The trigger was a softening of the security criteria for selecting 5G suppliers by Germany’s Economy Ministry, with the apparent blessing of the Chancellery. Their argument – as outlined by Economy Minister Peter Altmaier at a meeting of conservative lawmakers in the days after the so-called Sicherheitskatalog was unveiled – was that tougher rules would amount to a de facto exclusion of Huawei and ZTE and spark a damaging economic backlash from China. German officials confirm that this message was communicated to Merkel during her visit to Beijing in early September.
The first to push back was Norbert Röttgen, the head of the foreign affairs committee in the Bundestag. He quickly assembled a group of conservative lawmakers who publicly opposed a Chinese role in German 5G. Then the floodgates opened and, in swift succession, the head of the BND foreign intelligence agency Bruno Kahl, Foreign Minister Heiko Maas, and Defense Minister Annegret Kramp-Karrenbauer all voiced their skepticism about Chinese involvement. Crucially, AKK, as she is known, is leader of Merkel’s Christian Democratic Union and the Chancellor’s favored successor.

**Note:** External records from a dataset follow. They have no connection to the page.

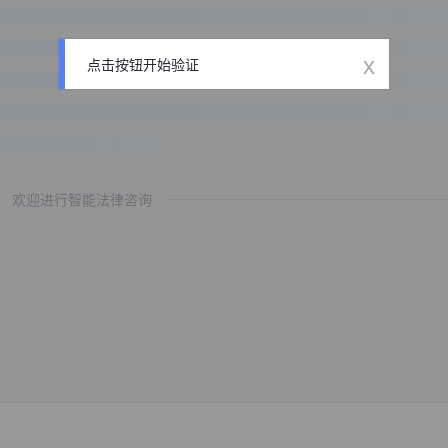
x
点击按钮开始验证
欢迎进行智能法律咨询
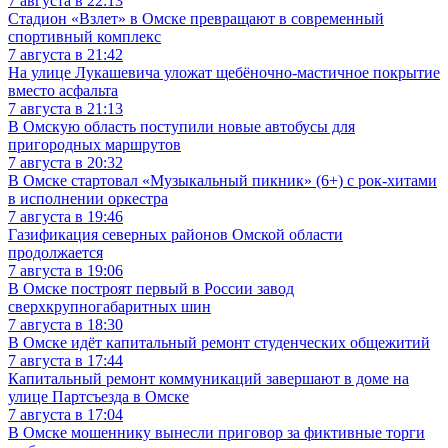
7 августа в 22:13
Стадион «Взлет» в Омске превращают в современный
спортивный комплекс
7 августа в 21:42
На улице Лукашевича уложат щебёночно-мастичное покрытие
вместо асфальта
7 августа в 21:13
В Омскую область поступили новые автобусы для
пригородных маршрутов
7 августа в 20:32
В Омске стартовал «Музыкальный пикник» (6+) с рок-хитами
в исполнении оркестра
7 августа в 19:46
Газификация северных районов Омской области
продолжается
7 августа в 19:06
В Омске построят первый в России завод
сверхкрупногабаритных шин
7 августа в 18:30
В Омске идёт капитальный ремонт студенческих общежитий
7 августа в 17:44
Капитальный ремонт коммуникаций завершают в доме на
улице Партсъезда в Омске
7 августа в 17:04
В Омске мошеннику вынесли приговор за фиктивные торги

At a special Bundestag hearing on 5G organized by Röttgen this past week, it was clear that lawmakers in other parties, including Social Democrats, Greens and Free Democrats, are also skeptical. The timetable for feedback on the new security criteria has now been extended and the process could easily drag on into the second quarter of next year. Merkel and incoming European Commission President Ursula von der Leyen have said they would like to see a common EU position on 5G. But to achieve even a semblance of EU consensus, Germany will need to sort itself out first.
Profile: Han Zheng
Hong Kong is part of the Chinese Vice Premier’s portfolio, so it’s good to know Han Zheng has more than a passing familiarity with international port cities. Sixteen years ago, Han, then 48, became mayor of Shanghai and, nine years, later he rose to become the east coast city’s Communist Party Secretary. But since anti-government protests flared up in Hong Kong this summer, it should have become clear to him that the former British Crown Colony is easily as big a test as was Shanghai.

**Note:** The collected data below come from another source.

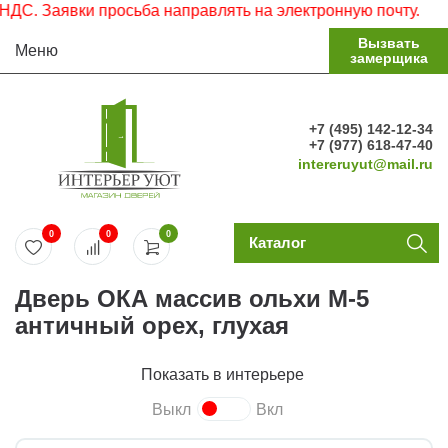
. Заявки просьба направлять на электронную почту.
Вызвать
Меню
замерщика
+7 (495) 142-12-34
+7 (977) 618-47-40
intereruyut@mail.ru
0
0
0
Каталог
Дверь ОКА массив ольхи М-5
античный орех, глухая
Показать в интерьере
Выкл
Вкл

Han and other members of Beijing's leadership for months observed a disciplined silence about developments in Hong Kong. But after Party and State Leader Xi Jinping briefly met Hong Kong Chief Executive Carrie Lam at a trade fair in Shanghai, it was Vice Premier Han who became the first central government representative to speak at length about Hong Kong. He used an official meeting with Lam - whose days at Hong Kong’s helm many had until then seen numbered - to break the silence.
China’s Vice Premier signaled his support for the more aggressive measures being taken by Lam’s administration to get to grips with the increasingly violent protests. They were necessary, Han said, because the protestors were damaging China’s principle of "one country, two systems". He stressed the protests had gone much further than many other countries would have tolerated and warned they could have grave consequences. At the same time, however, he publicly urged Carrie Lam to pursue a more proactive policy and to do more to improve the quality of life of the average Hong Kong resident.

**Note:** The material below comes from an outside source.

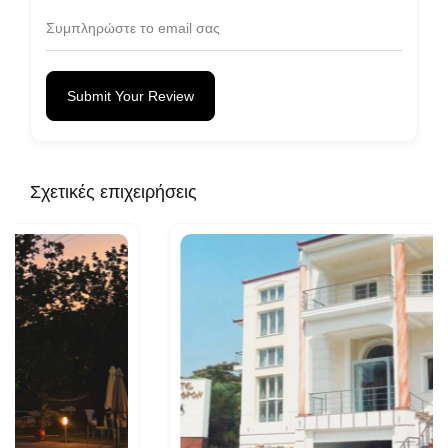
Submit Your Review
Σχετικές επιχειρήσεις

65-year-old Han is one of the seven most powerful men in China’s party-political hierarchy. Han Zheng has been a member of the Standing Committee of the Politburo for two years and is responsible for Hong Kong, Macao, the Greater Bay Area in southern China and regional integration projects. So, in parallel to crisis management in Hong Kong, Han is working on the city’s integration into the Greater Bay Area. In a sense, he is already working on a regional structure that will compete with Hong Kong.